Katolik İrlanda, İngiltere tarafından acımasızca sömürülmekteydi. Adanın tarım topraklarının tümü, yaklaşık 10 bin İngiliz'in elinde bulunmaktaydı. Bunlar, bu toprakları 600 bin İrlandalı çiftçiye kiralıyor, aldıkları yüksek rantlarla İngiltere'de lordlar gibi yaşıyorlardı. Nüfus yoğunlundan ötürü toprak kiraları çok yüksekti. En verimli topraklar İngiltere'ye ihraç edilmek üzere tahıl üretimine ayrılmıştı. Öylesine ki, kıtlığın patladığı 1845'te İngiltere'ye 1 milyon ton tahıl ile 258.000 koyun gönderilmişti. İşçilere ücret ödenmiyor, bunun yerine ücret olarak küçük bir toprak parçası kiralanıyordu.

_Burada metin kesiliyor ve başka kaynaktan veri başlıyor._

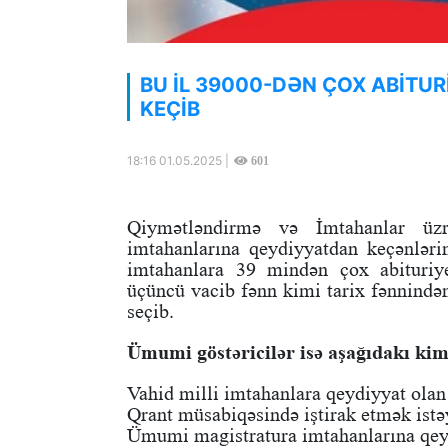
BU İL 39000-DƏN ÇOX ABİTU
KEÇİB
18:16 01.05.2025 |
601
Qiymətləndirmə və İmtahanlar üz
imtahanlarına qeydiyyatdan keçənlərin 
imtahanlara 39 mindən çox abituriye
üçüncü vacib fənn kimi tarix fənnindən
seçib.
Ümumi göstəricilər isə aşağıdakı kim
Vahid milli imtahanlara qeydiyyat olan
Qrant müsabiqəsində iştirak etmək istə
Ümumi magistratura imtahanlarına qeyd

Kiracı çiftçiler ve işçiler, yani 4 milyondan fazla İrlandalı ise tek gıdaları olan patatesi buralarda üretiyorlardı.
Patates Kıtlığı'nın yaşanmasından sonra başlayan ölümler ve göç olaylarından sonra yaklaşık 8 Milyon olan İrlanda nüfusu bir kaç yıl içinde yaklaşık 5 milyona gerilemiş, Amerika'ya göç etmek zorunda kalıp bir daha vatanlarına dönemeyen İrlandalılar ise geride pekçok hüzünlü hikaye bırakmışlardır.

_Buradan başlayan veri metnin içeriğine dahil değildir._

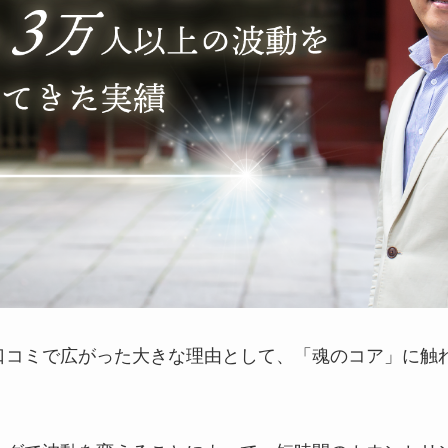
口コミで広がった大きな理由として、「魂のコア」に触
。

İngiltere Kraliçesi'nin kendi topraklarına dahil bir bölgeye Osmanlı Devleti tarafından yapılmak istenen nakdî yardımı engellemesi ve yardım miktarını onda bire düşürmesi, ibret verici bir olaydı. Buna karşılık, Osmanlı Sultanı Abdülmecid’in muhtemel siyasi gerilimleri ve ulaşım güçlüklerini de göze alarak 4.000 kilometre uzaklıktaki fakir bir ülkeye tahıl yüklü gemiler göndermesi tarih sayfalarında benzerine rastlanmayacak bir alicenaplık örneğiydi.
(150 Yıl Önce Türk Gemicilerin Misafir Edildiği Eski Belediye Sarayı)
Evet, Avrupa'nın en batısında, tarih boyunca hiç karşı karşıya gelmediğimiz insanların memleketinde, bizimle ilgili, kitabe diyebileceğimiz bir belge çakılı. Oradaki üç-beş satır, insanlık tarihini anlatan ciltler dolusu kitaba sığmayacak bir mana zenginliği içinde, daha nice asırlar ötesine mesaj verip, ışık tutacak.
*Padişah Abdülmecid'e bazı kaynaklarda I.Abdülmecid de denir. Bunun sebebi 1922'de halife seçilen şahsın adının da Abdülmecid olmasıdır. Dolayısıyla halife seçilene II.Abdülmecid denmiştir. Yalnız II.Abdülmecid padişah değil, halifedir. Bu husus iyi çözülmelidir.